As entidades ambientalistas contestam o anúncio do Pará como um dos estados líderes em políticas verdes e desenvolvimento sustentável no Brasil. Sustentam que a estratégia estadual de bioeconomia é genérica e ainda sem propostas sólidas além da criação de um grupo de trabalho, e que atribuiu à Secretaria Estadual de Meio Ambiente (Semas) poderes desproporcionais, além de não detalhar quais tipos de atividade serão consideradas sustentáveis ou consultar populações indígenas.

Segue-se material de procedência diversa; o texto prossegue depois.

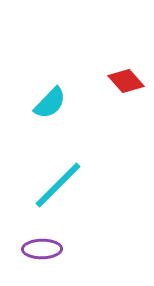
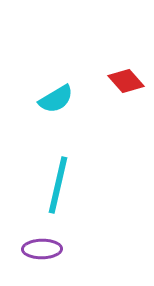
cyan semicircle: moved 6 px right, 4 px up; rotated 15 degrees clockwise
cyan line: rotated 32 degrees counterclockwise
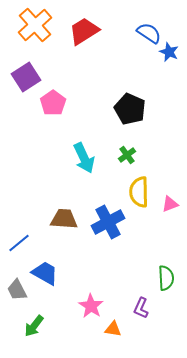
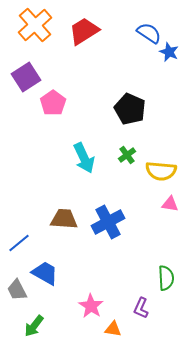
yellow semicircle: moved 22 px right, 21 px up; rotated 84 degrees counterclockwise
pink triangle: rotated 30 degrees clockwise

“Vemos com grande preocupação que o único órgão ambiental do estado com competência para atestar a viabilidade socioambiental dos projetos acumulará as funções de planejamento e monitoramento do Plano Estadual de Bioeconomia e do Plano Estadual de Mudanças Climáticas. A monopolização de todas as pontas das atividades econômicas consideradas pelo governo como de ‘bioeconomia’ cria um conflito de interesses para a Semas, uma vez que se torna o órgão responsável por criar a dotação orçamentária, definir as atividades prioritárias e aprovar seus respectivos estudos de impacto. Urgimos pela necessidade de que o órgão avaliador das atividades nocivas ao meio ambiente e à população seja imparcial e tenha como premissa a proteção ambiental e garantia dos direitos humanos das populações tradicionais”, detalha a carta.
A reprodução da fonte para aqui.